The programs bundled in this repository automatically retrieve Biosample metadata records for studies submitted to NMDC through the NMDC Submission Portal, and convert the metadata into Excel spreadsheets that are accepted by DOE user facilities.


MUTTs User Documentation

The documentation and setup instructions in this section are meant for any user who would like to install the MUTTs Python package and use it's transformation capabilities to convert data from the NMDC Submission Portal into an Excel spreadsheet that follows a template, based on the MUTTs JSON mapper file that is used.

Prerequisites

To create an NMDC user account you will need to sign up at the above link by clicking on the 'ORCID LOGIN' button/link at the top right corner of the NMDC site, and signing in appropriately with your ORCID credentials

Setting up your API access token

This is required for running the examples in the Usage section below (after going through all the Installation steps).

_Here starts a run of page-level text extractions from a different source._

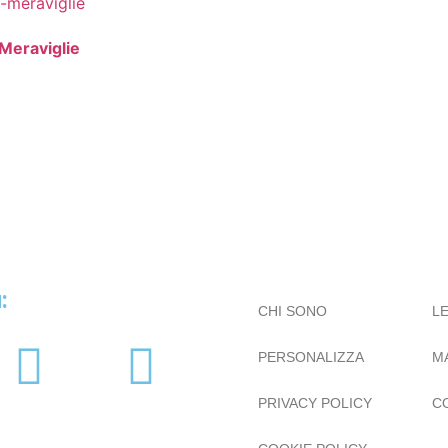
Meraviglie
:
CHI SONO
L
PERSONALIZZA
M
PRIVACY POLICY
C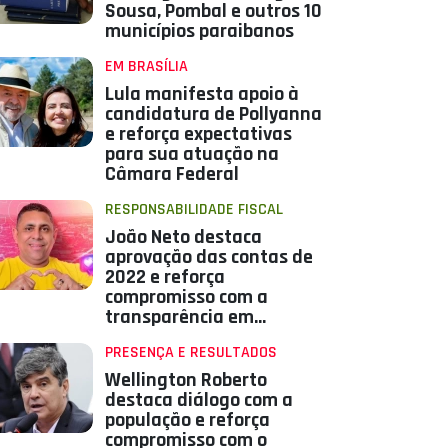
Sousa, Pombal e outros 10
municípios paraibanos
EM BRASÍLIA
Lula manifesta apoio à
candidatura de Pollyanna
e reforça expectativas
para sua atuação na
Câmara Federal
RESPONSABILIDADE FISCAL
João Neto destaca
aprovação das contas de
2022 e reforça
compromisso com a
transparência em
Aparecida
PRESENÇA E RESULTADOS
Wellington Roberto
destaca diálogo com a
população e reforça
compromisso com o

Create a .env file in your working directory:

echo "DATA_PORTAL_REFRESH_TOKEN=your_token_here" > .env

To get your access token:

  1. Visit https://data.microbiomedata.org/user
  2. Copy your Refresh Token
  3. Replace your_token_here in the .env file with your token

Installation

  1. Create a virtual environment (recommended)
python -m venv mutts-env
source mutts-env/bin/activate  # On Windows: mutts-env\Scripts\activate
  1. Install the MUTTs package from PyPI
pip install mutts
  1. Download any of the MUTTs JSON mapper configuration files

Note: It is not mandatory that you need to download/use any of the pre-existing/already defined JSON mapper files that are present in this repository. You can always define your own custom JSON mapper files that follow a format similar to the ones defined in this repo.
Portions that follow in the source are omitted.